Mnuchin raised the question with a Treasury advisory committee in an Oct. 30 meeting, which included representatives from top banks such as Goldman Sachs Group Inc (N:) and JPMorgan Chase & Co (N:), Bloomberg reported.
The panel members were split in their response, the Bloomberg report said.
In recent months, Republican President Donald Trump has repeatedly criticized Fed chief Jerome Powell and the Fed’s interest rate increases, saying that the central bank was making it more expensive for his administration to finance escalating U.S. deficits. Trump has called the Fed “crazy” and “ridiculous.”

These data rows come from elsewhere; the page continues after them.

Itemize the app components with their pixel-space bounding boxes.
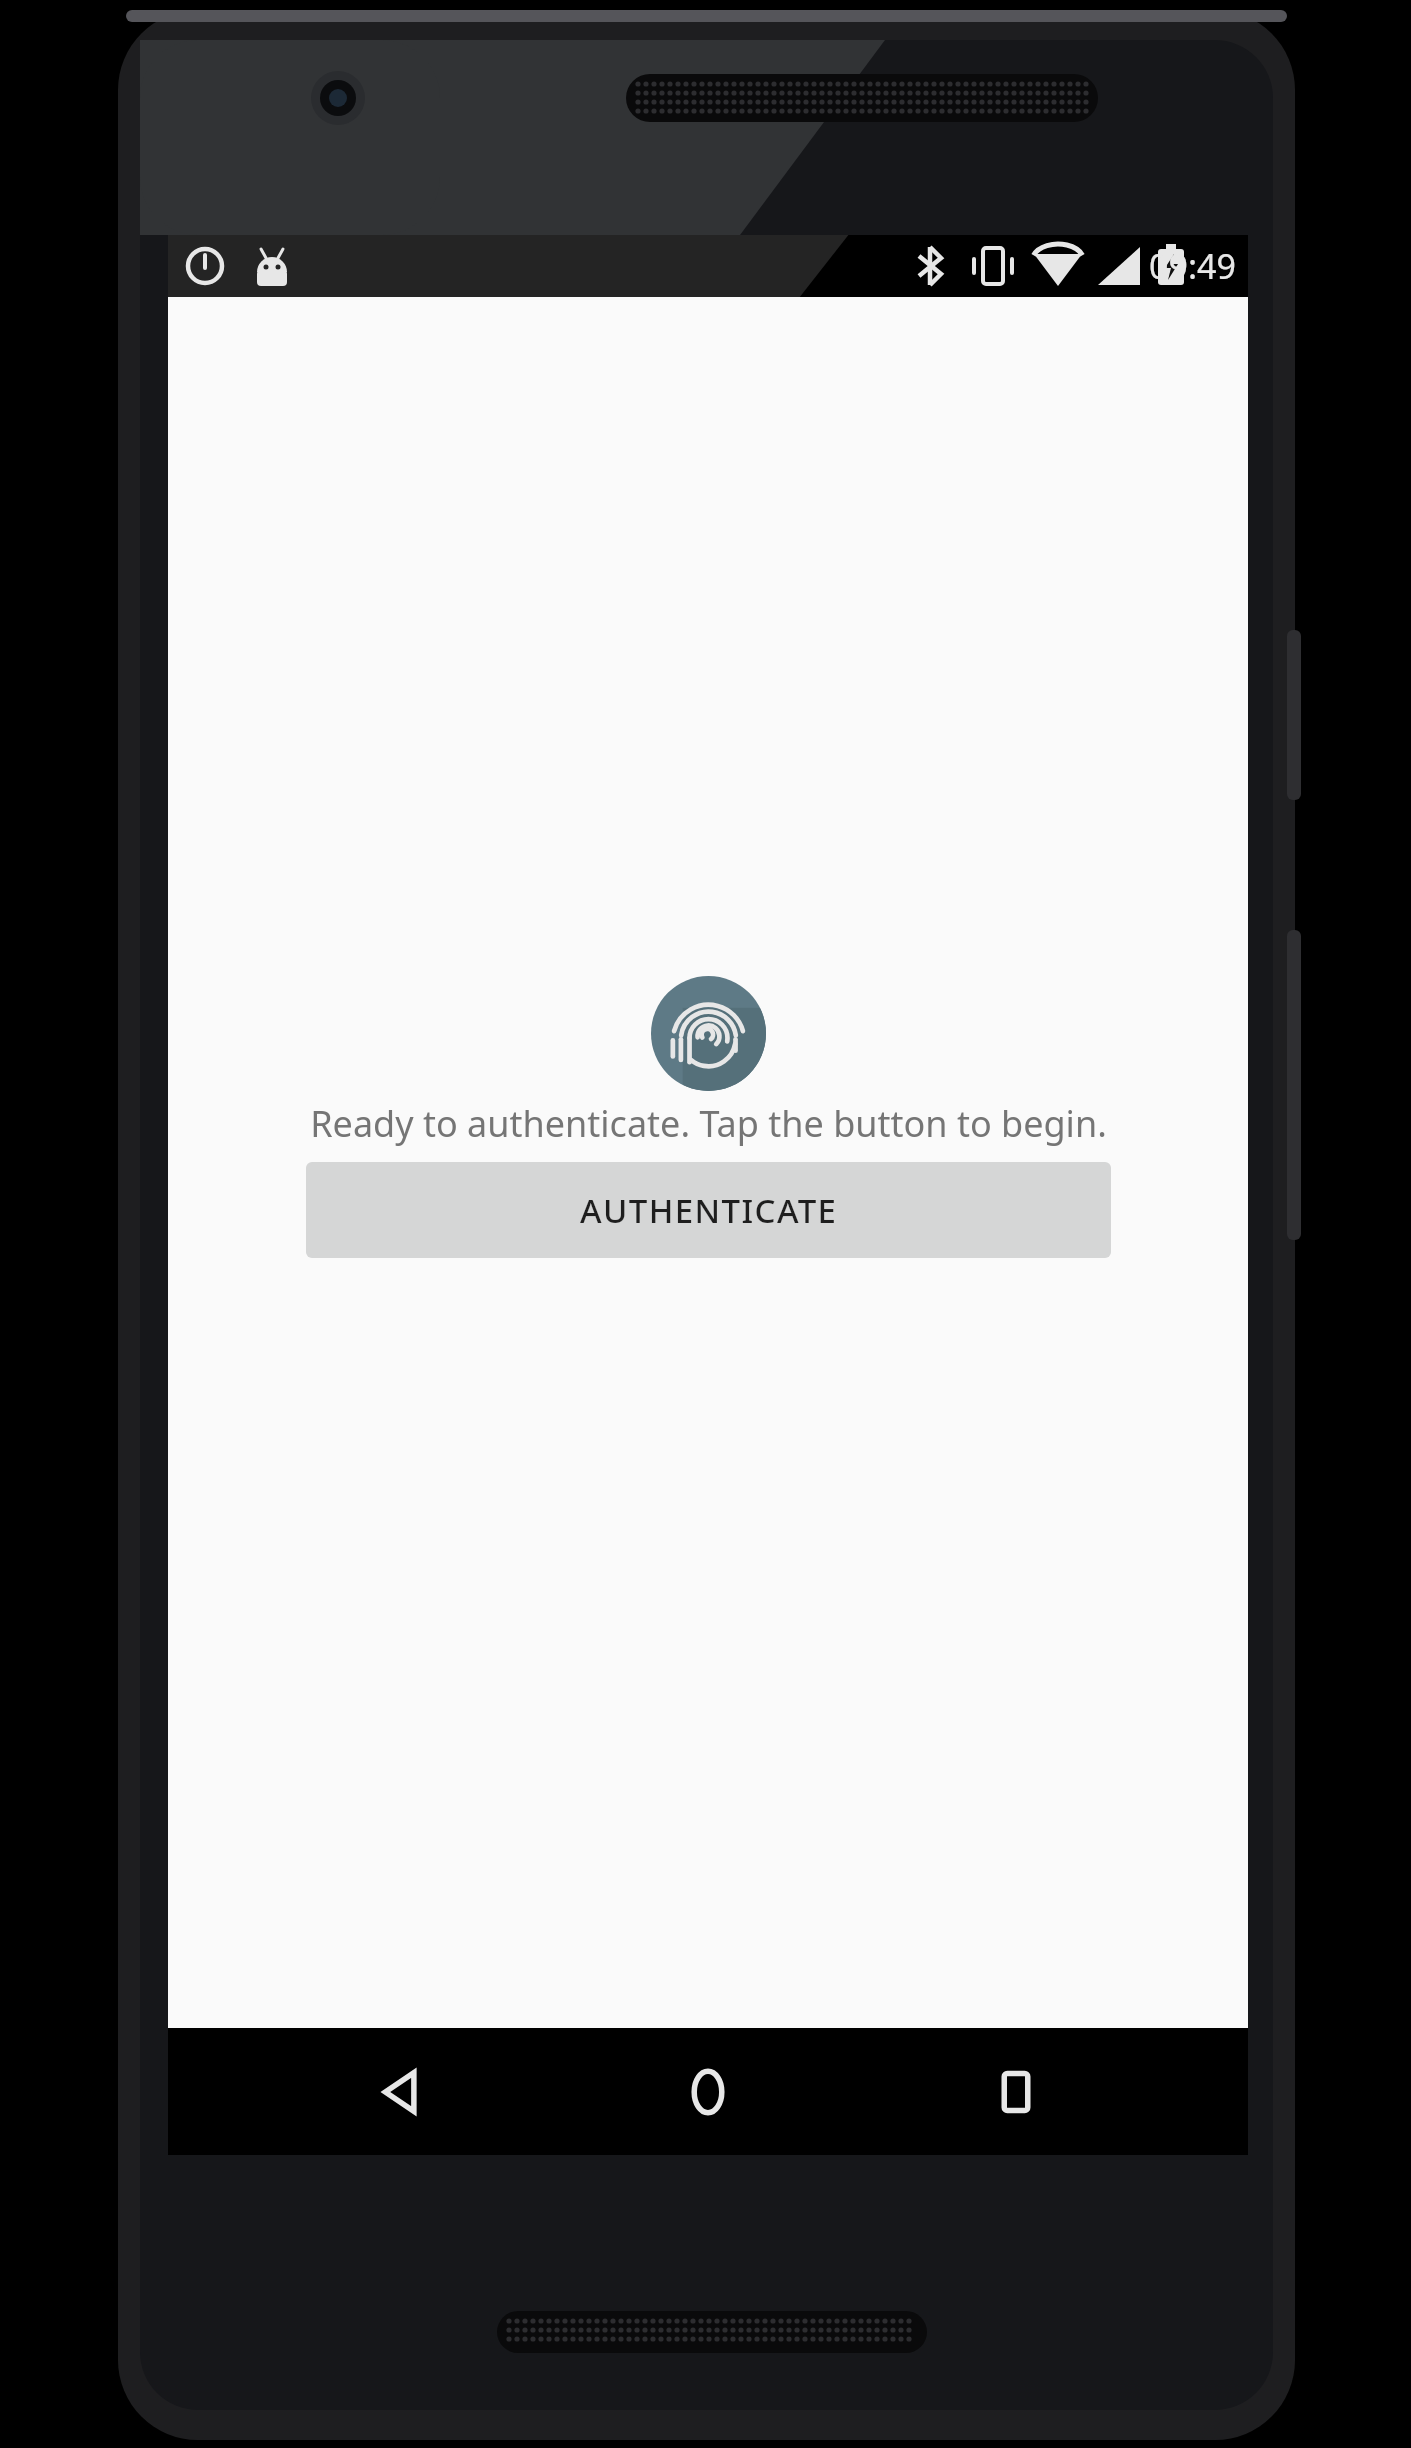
button[interactable]: Back xyxy=(326,2028,476,2155)
staticText: 09:49 xyxy=(1149,243,1236,289)
button[interactable]: Home xyxy=(633,2028,783,2155)
button[interactable]: AUTHENTICATE xyxy=(306,1162,1111,1258)
staticText: AUTHENTICATE xyxy=(580,1188,838,1233)
staticText: Ready to authenticate. Tap the button to… xyxy=(310,1099,1107,1148)
button[interactable]: Recent apps xyxy=(941,2028,1091,2155)
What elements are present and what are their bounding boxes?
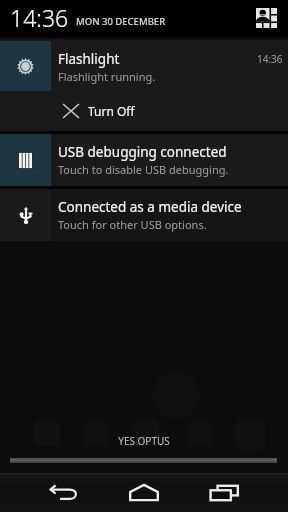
- button[interactable]: Home: [104, 473, 184, 512]
- staticText: 14:36: [10, 2, 69, 33]
- staticText: 14:36: [257, 52, 283, 66]
- staticText: Turn Off: [88, 103, 135, 119]
- staticText: YES OPTUS: [0, 434, 288, 448]
- button[interactable]: Back: [24, 473, 104, 512]
- button[interactable]: Quick settings: [251, 0, 282, 36]
- button[interactable]: Flashlight: [0, 41, 288, 91]
- staticText: Flashlight running.: [58, 69, 156, 84]
- button[interactable]: Recent apps: [184, 473, 264, 512]
- staticText: USB debugging connected: [58, 143, 227, 161]
- staticText: Flashlight: [58, 50, 120, 68]
- staticText: Touch for other USB options.: [58, 217, 207, 232]
- button[interactable]: Close notification shade: [0, 458, 288, 473]
- staticText: Touch to disable USB debugging.: [58, 162, 229, 177]
- staticText: MON 30 DECEMBER: [76, 15, 166, 28]
- button[interactable]: Connected as a media device: [0, 189, 288, 241]
- button[interactable]: USB debugging connected: [0, 134, 288, 186]
- staticText: Connected as a media device: [58, 198, 242, 216]
- button[interactable]: Turn Off: [0, 91, 288, 131]
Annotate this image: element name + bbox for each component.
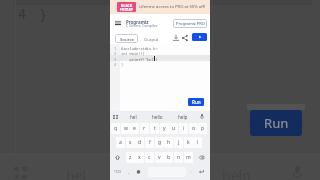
staticText: r xyxy=(143,125,146,132)
button[interactable]: q xyxy=(111,123,120,134)
button[interactable]: emoji xyxy=(133,166,143,177)
button[interactable]: ?123 xyxy=(111,166,124,177)
button[interactable]: help xyxy=(174,111,192,122)
button[interactable]: o xyxy=(189,123,198,134)
button[interactable]: g xyxy=(155,137,164,148)
staticText: f xyxy=(149,139,151,146)
staticText: Output xyxy=(144,36,159,42)
staticText: v xyxy=(158,154,161,161)
button[interactable]: Programiz PRO xyxy=(173,19,207,28)
button[interactable]: , xyxy=(125,166,132,177)
staticText: Run xyxy=(192,99,201,105)
button[interactable]: m xyxy=(184,152,193,163)
staticText: } xyxy=(39,4,48,23)
button[interactable]: r xyxy=(140,123,149,134)
button[interactable]: x xyxy=(135,152,144,163)
button[interactable]: n xyxy=(174,152,183,163)
staticText: s xyxy=(129,139,132,146)
button[interactable]: del xyxy=(195,152,207,163)
button[interactable]: p xyxy=(198,123,207,134)
staticText: printf("hel") xyxy=(121,57,158,62)
button[interactable]: Menu xyxy=(112,17,123,28)
button[interactable]: u xyxy=(169,123,178,134)
staticText: u xyxy=(172,125,176,132)
staticText: h xyxy=(167,139,171,146)
button[interactable]: Clipboard xyxy=(111,113,119,121)
button[interactable]: t xyxy=(150,123,159,134)
button[interactable]: y xyxy=(160,123,169,134)
button[interactable]: z xyxy=(126,152,135,163)
staticText: e xyxy=(133,125,136,132)
staticText: w xyxy=(124,125,128,132)
staticText: x xyxy=(138,154,141,161)
staticText: c xyxy=(148,154,151,161)
staticText: Source xyxy=(120,36,134,42)
staticText: a xyxy=(119,139,122,146)
staticText: #include<stdio.h> xyxy=(121,46,158,51)
staticText: C Online Compiler xyxy=(126,23,158,28)
staticText: help xyxy=(178,114,188,120)
staticText: } xyxy=(121,62,124,67)
button[interactable]: shift xyxy=(111,152,123,163)
staticText: g xyxy=(158,139,162,146)
staticText: 3 xyxy=(114,57,117,62)
button[interactable]: a xyxy=(116,137,125,148)
staticText: z xyxy=(129,154,132,161)
button[interactable]: Voice input xyxy=(198,112,206,120)
button[interactable]: d xyxy=(135,137,144,148)
staticText: 1 xyxy=(114,46,117,51)
staticText: i xyxy=(183,125,185,132)
staticText: l xyxy=(197,139,199,146)
staticText: 4 xyxy=(18,4,27,23)
staticText: . xyxy=(191,169,193,175)
staticText: Run xyxy=(264,114,289,132)
staticText: n xyxy=(177,154,181,161)
button[interactable]: w xyxy=(121,123,130,134)
button[interactable]: s xyxy=(126,137,135,148)
button[interactable]: j xyxy=(174,137,183,148)
button[interactable]: l xyxy=(193,137,202,148)
button[interactable]: f xyxy=(145,137,154,148)
button[interactable]: BLACK FRIDAY xyxy=(117,2,136,12)
button[interactable]: v xyxy=(155,152,164,163)
button[interactable]: Output xyxy=(141,34,161,43)
staticText: 4 xyxy=(114,62,117,67)
staticText: hello xyxy=(152,114,163,120)
button[interactable]: Run xyxy=(188,98,204,106)
button[interactable]: Run code xyxy=(192,33,207,41)
button[interactable]: enter xyxy=(196,166,207,177)
button[interactable]: hello xyxy=(148,111,166,122)
button[interactable]: Share xyxy=(180,33,189,42)
staticText: y xyxy=(163,125,166,132)
staticText: int main(){ xyxy=(121,51,145,56)
staticText: Programiz xyxy=(126,19,149,25)
staticText: m xyxy=(186,154,191,161)
staticText: BLACK FRIDAY xyxy=(120,3,133,12)
button[interactable]: Download xyxy=(171,33,180,42)
staticText: q xyxy=(114,125,118,132)
button[interactable]: i xyxy=(179,123,188,134)
staticText: Lifetime access to PRO at 60% off! xyxy=(139,4,206,10)
staticText: j xyxy=(178,139,180,146)
staticText: Programiz PRO xyxy=(176,21,205,26)
button[interactable]: k xyxy=(184,137,193,148)
staticText: d xyxy=(138,139,142,146)
staticText: b xyxy=(167,154,171,161)
staticText: ?123 xyxy=(114,170,121,174)
button[interactable]: h xyxy=(164,137,173,148)
button[interactable]: hel xyxy=(124,111,142,122)
staticText: hel xyxy=(130,114,137,120)
staticText: t xyxy=(154,125,156,132)
button[interactable]: e xyxy=(130,123,139,134)
staticText: o xyxy=(192,125,196,132)
staticText: k xyxy=(187,139,190,146)
button[interactable]: Source xyxy=(115,34,138,43)
button[interactable]: b xyxy=(164,152,173,163)
staticText: p xyxy=(201,125,205,132)
staticText: 2 xyxy=(114,51,117,56)
button[interactable]: c xyxy=(145,152,154,163)
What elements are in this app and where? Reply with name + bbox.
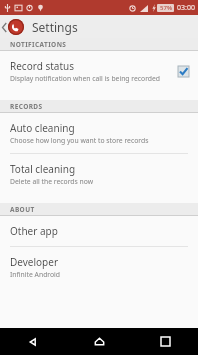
staticText: Record status [10,59,74,73]
button[interactable]: Auto cleaning [0,113,198,153]
staticText: 03:00 [177,3,195,13]
staticText: Other app [10,224,58,238]
button[interactable]: Navigate up [2,16,24,38]
button[interactable]: Back [0,328,66,355]
button[interactable]: Home [66,328,132,355]
staticText: RECORDS [10,102,43,111]
staticText: Settings [32,19,78,35]
button[interactable]: Recent apps [132,328,198,355]
staticText: Delete all the records now [10,177,94,186]
staticText: Choose how long you want to store record… [10,136,149,145]
staticText: ABOUT [10,205,35,214]
staticText: 57% [160,4,172,12]
staticText: Infinite Android [10,270,61,279]
staticText: Total cleaning [10,162,76,176]
button[interactable]: Total cleaning [0,154,198,194]
staticText: NOTIFICATIONS [10,40,67,49]
button[interactable]: Record status [0,51,198,91]
staticText: Developer [10,255,59,269]
staticText: Display notification when call is being … [10,74,161,83]
staticText: Auto cleaning [10,121,75,135]
button[interactable]: Record status toggle [177,65,190,78]
button[interactable]: Developer [0,247,198,287]
button[interactable]: Other app [0,216,198,246]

The Federal Reserve had outlined a plan to reduce its $4.5 trillion portfolio, which contains mostly mortgage and Treasury securities, in October last year, and has already shed about $250 billion since then.
A total of $395 billion in bonds are expected to exit the Fed’s balance sheet in 2018 and another $470 billion in 2019, a TD Securities analyst said.
The Federal Reserve was not immediately available for a comment, while the U.S. Department of Treasury did not immediately respond to a request for comment.
Goldman Sachs and JPMorgan did not immediately respond to a request for comment.